日本ではここ数年、ECの急伸に伴い、宅配大手が値上げや取扱量の縮小に踏み切る一方、ギグワーカーによる配達が急増している。この結果、宅配の価格は安定したが、配送品質や雇用環境の低下が懸念される。新型コロナウイルス感染症の拡大はこの傾向に拍車をかけた。では、日本を上回るEC大国の中国では、宅配に関わる問題は起きていないのか。中国の配送に関する問題と解決例を探った。

20年春、アリババ系列の地域デリバリーサービスのウーラマ(Ele.me)のスタッフが朝礼をしている風景。前日の事故状況を報告して注意を喚起している(著者撮影)
20年春、アリババ系列の地域デリバリーサービスのウーラマ(Ele.me)のスタッフが朝礼をしている風景。前日の事故状況を報告して注意を喚起している(著者撮影)

双11というストレステストで3年先の課題を洗い出す

 中国EC界最大のビッグイベントは、毎年11月11日に開催される「双11(ダブルイレブン)」セールだろう。日本では「独身の日」セールとして報道されることもある。アリババグループのEC「淘宝(タオバオ)」「天猫(Tモール)」をはじめ、多くのECサイトが同日に特売を開催。1日の注文量は毎年、記録を大きく塗り替えている。

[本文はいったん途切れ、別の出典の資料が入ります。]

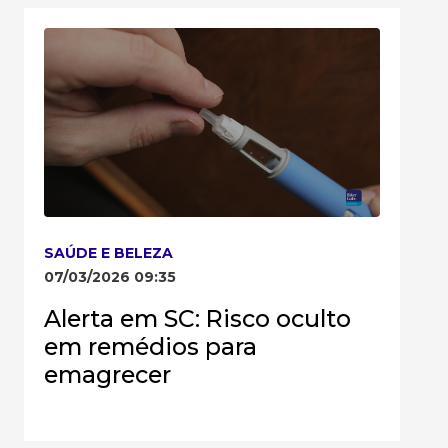
SAÚDE E BELEZA
07/03/2026 09:35
Alerta em SC: Risco oculto
em remédios para
emagrecer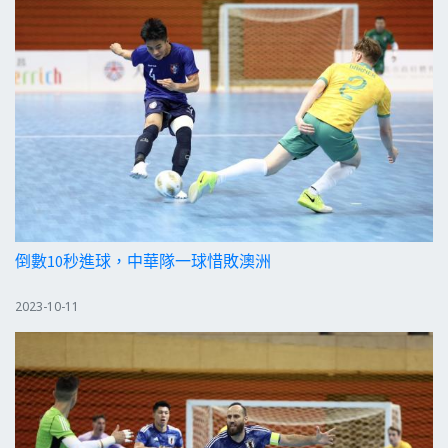
倒數10秒進球，中華隊一球惜敗澳洲
2023-10-11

 筆者もこの2年、中国で双11のセールに参加した。配達が大混乱すると噂されていたが、注文した10件以上の注文は翌日から届き始め、一番遅かった商品も4日後には届いた。誤配などのトラブルもなく拍子抜けだった。

 この双11について、アリババでは「3年後の日常負荷をテストできるストレステストの日」であると位置付け、システムの開発のマイルストーンにしていると説明している。筆者はたまたま問題なくすべての注文をスムーズに受け取れたが、やはりこれだけの規模のセールではシステムや物流のトラブルも一定数発生してしまう。双11の期間に発生した問題を洗い出してシステムの改善計画に盛り込むことにより、数年後の日常負荷で起き得る諸問題への対応を講じることができる。こうしたストレステストを基に構築された改善点をいくつか取り上げてみよう。

双11で注文した商品が留め置かれている街区内のコンビニ。届いた小包は写真右奥に見える棚に入りきらず、店の外に高く積み上がっている(著者撮影)
双11で注文した商品が留め置かれている街区内のコンビニ。届いた小包は写真右奥に見える棚に入りきらず、店の外に高く積み上がっている(著者撮影)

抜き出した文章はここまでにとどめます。